Not every ex- spouse needs to pay divorce alimony, which is also known as spousal maintenance or support. Divorce alimony is granted only when an ex-spouse is not able to support himself or herself without financial assistance from their ex-spouse who can afford to pay it.
Spousal support can be temporary, for example when an ex-spouse requires time and money to brush up her/his skills, complete a degree or certification in order to get back into the job market. Or it could be permanent if an ex-spouse has no probability of becoming financially independent due to age or disability.
If you have been the main financial provider for your family during your married life, it is quite likely that you will have to pay divorce alimony. The techniques and ways for determining whether alimony is appropriate and/or how much alimony an ex-spouse is supposed to pay may vary from court to court.
Let’s Look at a Typical Instance :
The Husband and the Wife met while they were in college. Both graduated from different colleges with bachelor’s degrees in Engineering and bachelor’s degrees in Architecture respectively. Both of them started working immediately after graduation. They got married after completing graduation when the husband and wife both were 24 years old.
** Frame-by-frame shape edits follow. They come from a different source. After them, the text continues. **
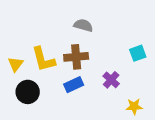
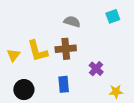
cyan square: (138, 53) -> (113, 16), moved
blue rectangle: (74, 85) -> (64, 84), moved, turned -70
black circle: (28, 92) -> (24, 90), moved

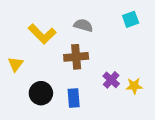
yellow L-shape: (38, 51) -> (42, 34), moved, turned -30
black circle: (24, 90) -> (41, 93), moved
yellow star: (116, 92) -> (134, 86), moved

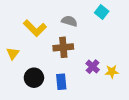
cyan square: (131, 19) -> (102, 12), moved, turned -32

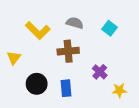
cyan square: (102, 12) -> (110, 28), moved
yellow star: (112, 72) -> (119, 90), moved

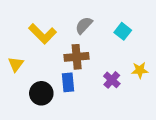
gray semicircle: (75, 23) -> (84, 25), turned -63
blue rectangle: (66, 88) -> (68, 82), moved
yellow star: (119, 90) -> (140, 70), moved

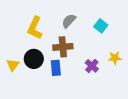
yellow L-shape: (43, 34) -> (35, 28), turned 70
yellow triangle: (16, 64) -> (13, 65), moved
black circle: (41, 93) -> (34, 59), moved

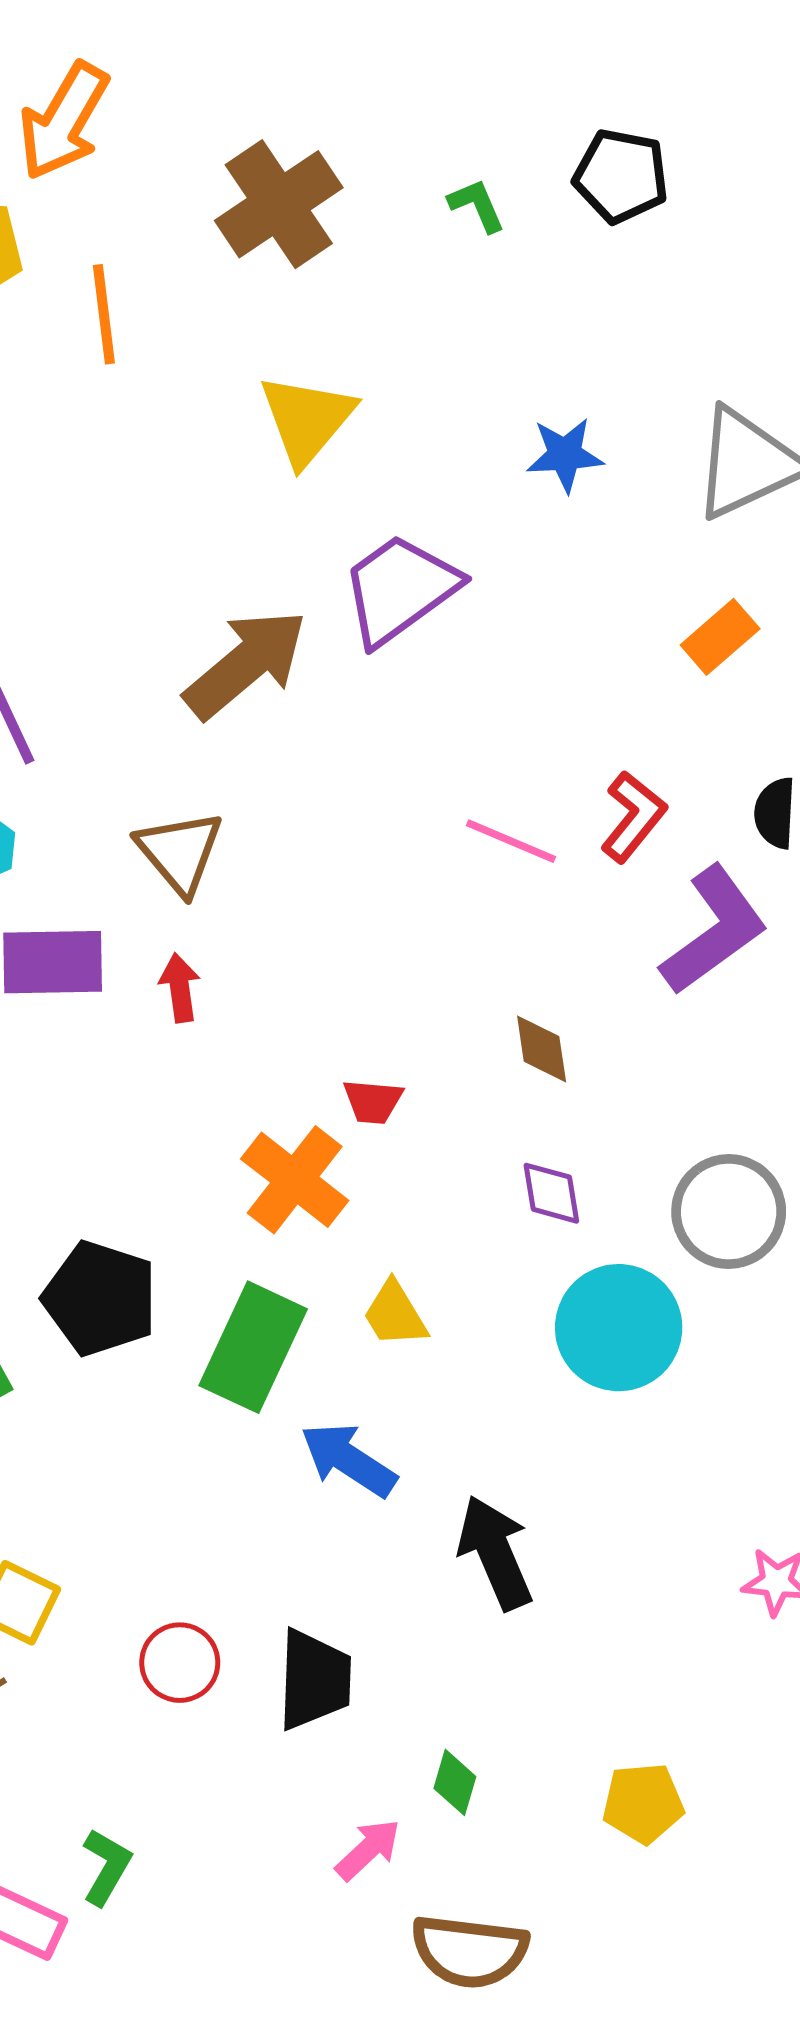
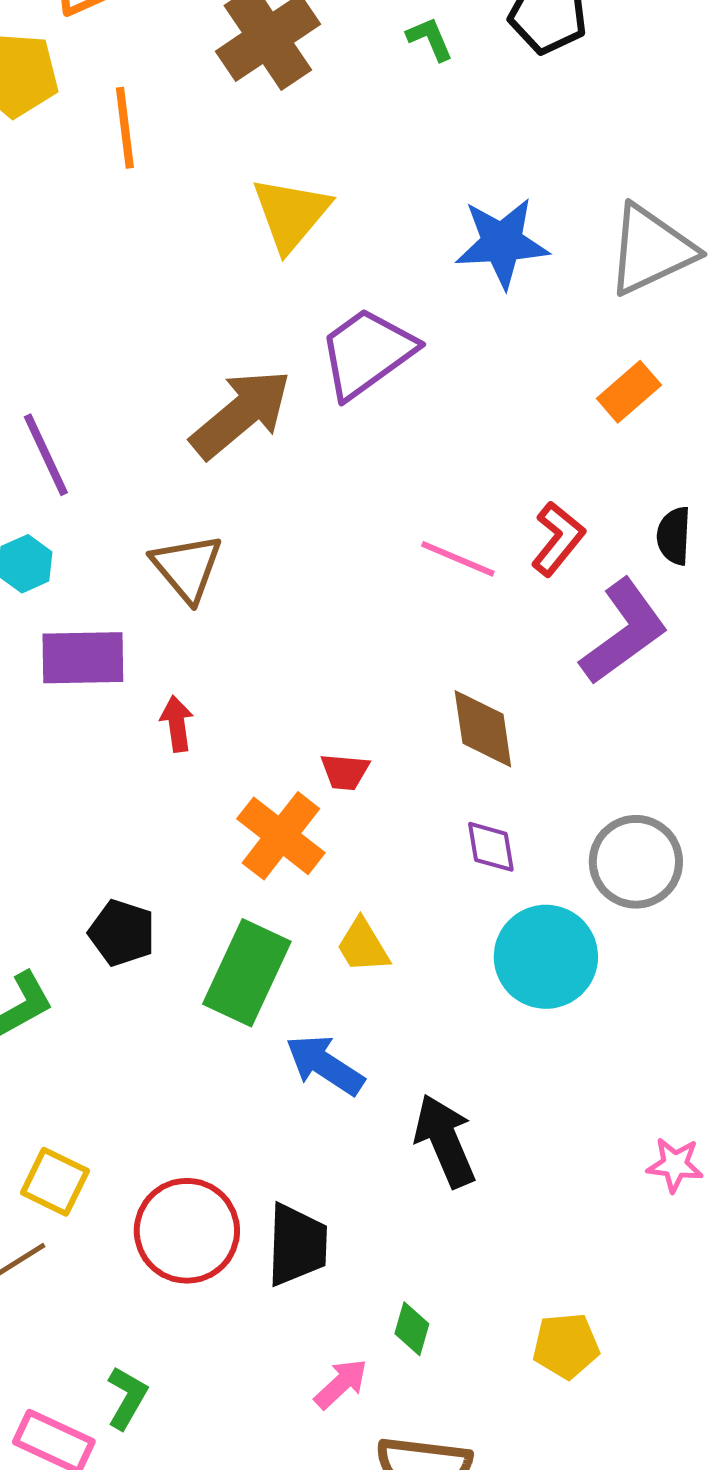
blue star: (565, 455) -> (502, 243), size x1.5
red arrow: (180, 988) -> (177, 724), moved
brown diamond: (542, 1049) -> (483, 729), size x1.4
black pentagon: (100, 1298) -> (122, 933), size x0.7
red circle: (180, 1663) -> (187, 1231), size x1.6

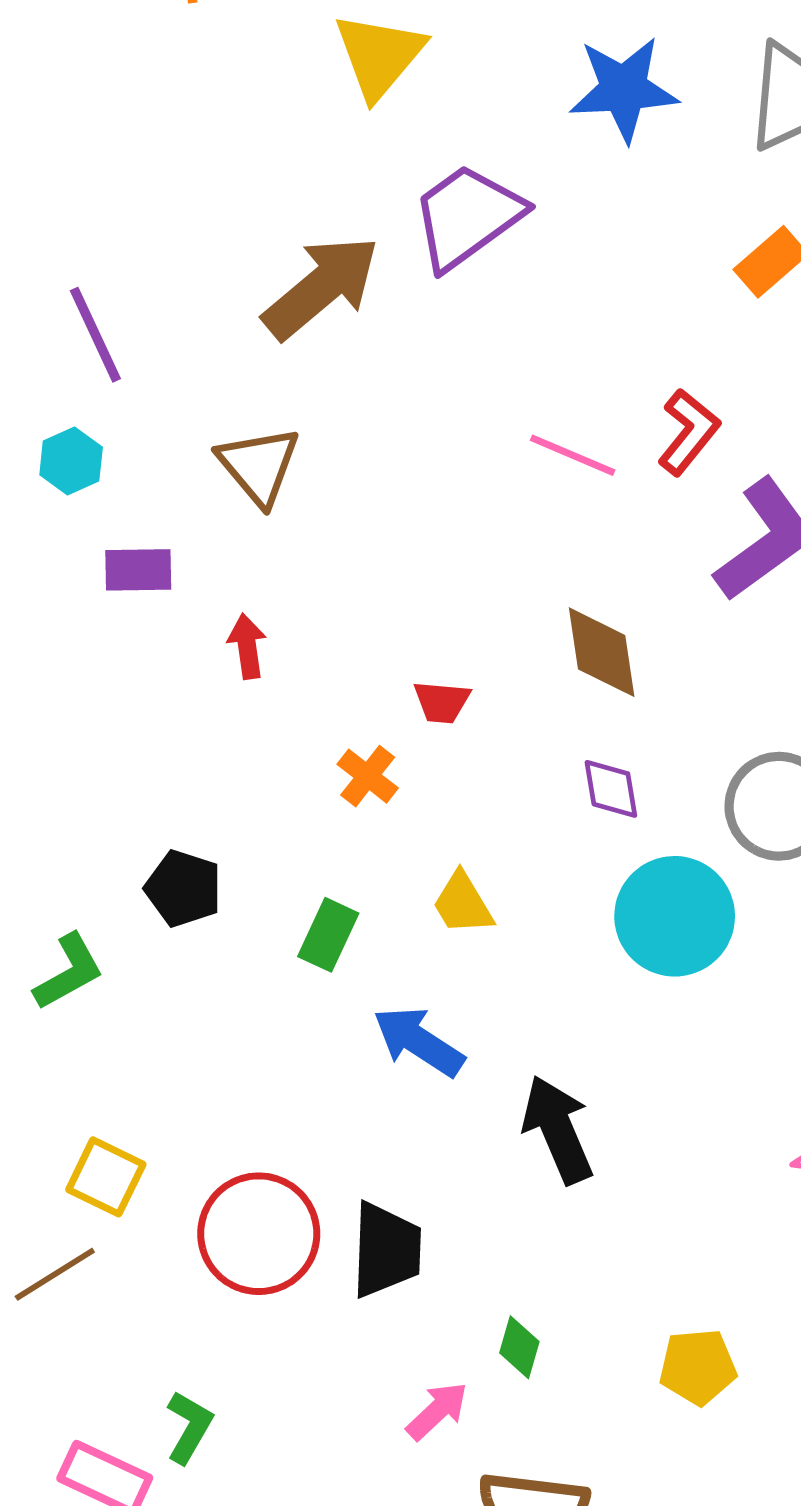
purple rectangle: (83, 658) -> (138, 570), size x0.7
orange cross: (281, 836) -> (368, 776), size x0.6
green rectangle: (247, 973) -> (328, 935), size x0.6

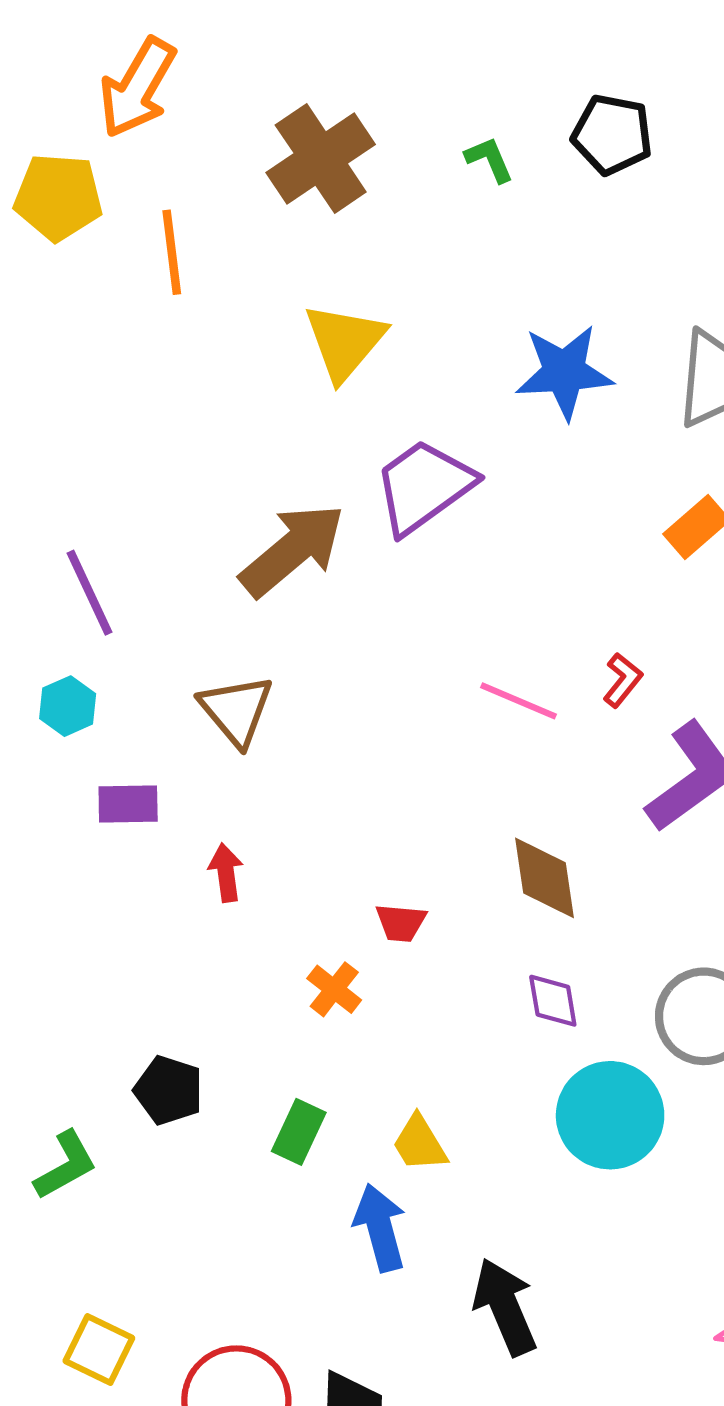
red L-shape: (689, 432) -> (623, 680), size x0.7
yellow trapezoid: (463, 904) -> (420, 1143), moved
blue arrow: (419, 1041) -> (380, 1228), turned 42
The wife stopped working when their first child was born and has been at home taking care of the kids since then. The husband is now 34 years old and earns a handsome salary, while the wife stays at home with their two kids.
Will The Husband Have to Pay Divorce Alimony?
In this case, will the husband have to pay divorce alimony? The simple answer to this question is yes. The Husband will probably have to pay alimony but how much alimony or for how long may vary depending on a number of factors.
The Court Will Usually Consider The Following Factors for Divorce Alimony :
- Marriage duration.
- Financial resources of each spouse.
- Each party’s earning capacity.
- Time needed to obtain training or education to re-enter the workforce.
- Contributions to the family during the marriage.
In today’s market scenario, it is extremely hard to find job, even if you stopped working only a few months ago. If the wife stopped going to office after marriage or after the birth of a kid, the husband has to support her until she is earning enough to support herself. The courts also consider the complexity in getting a job or freelance work while deciding the alimony.
In the scenario above, the wife has the ability earn well as she has a bachelor’s degree in Architecture and some work experience. However, she definitely does not have the same earning capacity as the husband, considering that the husband now has a work experience of many years and he already has a job with a company. The wife had to compromise on her career to take care of the family and kids. Therefore, the husband has to pay alimony until she is financially independent.
A court may order temporary alimony while the divorce is still pending. Most divorce alimony is awarded for a particular period of time.
So, if you have been the primary bread winner for your spouse and children and your spouse is not able to support himself/herself financially, it is mandatory for you to pay some kind of spousal support.